Open mptei opened 9 years ago

mptei commented 9 years ago

retargeted to master from #110

ytai commented 9 years ago

Following up on the discussion on #110 Representing corrupt bytes on the Java API for the UART (InputStream) is somewhat unpleasant. Since this is not a really interesting case (typically resulting from very poor signal integrity, baud rate mismatch or the first byte when connecting to a live stream), I would rather not complicate the API. If we agree with that, we face the choice of either sending an arbitrary byte or not sending anything. I opted for the latter, although one could probably find cases when the former is more useful. I'm reluctant to change this behavior for the time being. However, your argument about discarding the wrong byte is solid. I'll be happy to accept a fix for that (or can do it myself if you prefer).

mptei commented 9 years ago

Suppressing bytes of a data stream is unpleasant to.

For me this is an interesting case, because I had this missing byte still at exactly the same position within a specific data transfer. Repeatable. For me it looked like the error signaling is wrong, because looking at the scope this byte had the same timings like the other bytes around. I looked in the erratas of the chip but didn't found a hint in this direction.

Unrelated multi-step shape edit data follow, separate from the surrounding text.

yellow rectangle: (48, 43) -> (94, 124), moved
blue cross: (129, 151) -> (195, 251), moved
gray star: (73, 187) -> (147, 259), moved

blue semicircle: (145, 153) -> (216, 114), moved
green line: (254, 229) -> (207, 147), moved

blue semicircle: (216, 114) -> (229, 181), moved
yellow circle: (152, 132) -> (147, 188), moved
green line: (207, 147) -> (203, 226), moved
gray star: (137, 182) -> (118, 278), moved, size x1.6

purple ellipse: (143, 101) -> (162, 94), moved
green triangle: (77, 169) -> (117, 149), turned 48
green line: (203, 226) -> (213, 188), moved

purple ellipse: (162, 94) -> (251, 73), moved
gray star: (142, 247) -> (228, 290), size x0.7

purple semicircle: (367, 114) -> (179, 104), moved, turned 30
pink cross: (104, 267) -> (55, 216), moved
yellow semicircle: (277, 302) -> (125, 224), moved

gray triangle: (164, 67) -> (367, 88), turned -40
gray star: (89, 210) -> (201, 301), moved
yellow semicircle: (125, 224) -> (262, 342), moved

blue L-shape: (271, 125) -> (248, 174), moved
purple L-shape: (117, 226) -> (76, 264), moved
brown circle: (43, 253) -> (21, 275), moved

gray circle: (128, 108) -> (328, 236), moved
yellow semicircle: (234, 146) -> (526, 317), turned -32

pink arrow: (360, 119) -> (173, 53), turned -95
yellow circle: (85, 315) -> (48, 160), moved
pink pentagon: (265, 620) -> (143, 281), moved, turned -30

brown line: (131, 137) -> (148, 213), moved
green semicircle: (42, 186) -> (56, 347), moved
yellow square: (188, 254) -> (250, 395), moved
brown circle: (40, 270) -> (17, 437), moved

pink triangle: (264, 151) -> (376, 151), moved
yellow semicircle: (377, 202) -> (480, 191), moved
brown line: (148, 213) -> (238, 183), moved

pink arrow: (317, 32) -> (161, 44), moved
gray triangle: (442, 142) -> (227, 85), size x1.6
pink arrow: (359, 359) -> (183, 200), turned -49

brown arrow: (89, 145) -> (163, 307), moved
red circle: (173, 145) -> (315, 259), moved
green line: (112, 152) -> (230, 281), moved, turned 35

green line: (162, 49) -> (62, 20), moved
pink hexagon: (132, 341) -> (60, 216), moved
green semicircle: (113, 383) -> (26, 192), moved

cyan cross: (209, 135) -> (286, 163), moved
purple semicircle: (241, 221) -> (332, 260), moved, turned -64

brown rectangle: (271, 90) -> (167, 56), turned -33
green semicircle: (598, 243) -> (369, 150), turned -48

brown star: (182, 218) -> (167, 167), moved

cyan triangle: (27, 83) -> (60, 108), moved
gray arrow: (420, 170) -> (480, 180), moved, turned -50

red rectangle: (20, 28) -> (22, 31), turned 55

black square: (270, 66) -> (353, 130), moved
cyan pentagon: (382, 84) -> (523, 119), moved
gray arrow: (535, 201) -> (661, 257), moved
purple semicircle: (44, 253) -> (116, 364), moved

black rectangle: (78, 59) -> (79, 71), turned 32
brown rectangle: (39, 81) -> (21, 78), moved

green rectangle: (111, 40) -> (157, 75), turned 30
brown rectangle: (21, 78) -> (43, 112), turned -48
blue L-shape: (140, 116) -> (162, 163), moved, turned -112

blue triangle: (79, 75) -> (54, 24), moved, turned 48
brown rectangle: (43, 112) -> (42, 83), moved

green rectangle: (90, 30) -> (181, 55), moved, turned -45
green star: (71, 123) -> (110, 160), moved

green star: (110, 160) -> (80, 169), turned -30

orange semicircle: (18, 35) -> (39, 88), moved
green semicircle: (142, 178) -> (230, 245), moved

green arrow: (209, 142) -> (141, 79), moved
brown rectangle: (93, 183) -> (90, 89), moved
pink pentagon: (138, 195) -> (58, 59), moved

The case "the first byte when connecting to a live stream" is already handled without skipping, because your code is skipping the byte before the error byte. In this case there is no byte to skip.

By discarding a byte we lose more information than needed. The PIC gives the information that it has received a byte and that (it seems) there is an error with that byte. By discarding a byte you throw a valuable information away. Or you might say, at this level you don't know if it is valuable or not. But by throwing it away you decided that it is not valuable. In my opinion it is better to let a higher level make that decision.

When you throw a byte away, than for me it doesn't matter which byte. It breaks the communication anyway.

ytai commented 9 years ago

Thanks for taking the time to argue the case. I'm not convinced that your solution is generally more correct than the other approach. I'm definitely on-board with your find about throwing away the wrong byte, if you want to push that. In any case, if ignoring the error is what's right for your app, you can always use custom firmware. If you're getting errors, though, there's definitely something wrong with the setup, regardless.

On Wed, Jul 8, 2015 at 11:06 PM, mptei notifications@github.com wrote:

Suppressing bytes of a data stream is unpleasant to.

For me this is an interesting case, because I had this missing byte still at exactly the same position within a specific data transfer. Repeatable. For me it looked like the error signaling is wrong, because looking at the scope this byte had the same timings like the other bytes around. I looked in the erratas of the chip but didn't found a hint in this direction.

The case "the first byte when connecting to a live stream" is already handled without skipping, because your code is skipping the byte before the error byte. In this case there is no byte to skip.

By discarding a byte we lose more information than needed. The PIC gives the information that it has received a byte and that (it seems) there is an error with that byte. By discarding a byte you throw a valuable information away. Or you might say, at this level you don't know if it is valuable or not. But by throwing it away you decided that it is not valuable. In my opinion it is better to let a higher level make that decision.

When you throw a byte away, than for me it doesn't matter which byte. It breaks the communication anyway.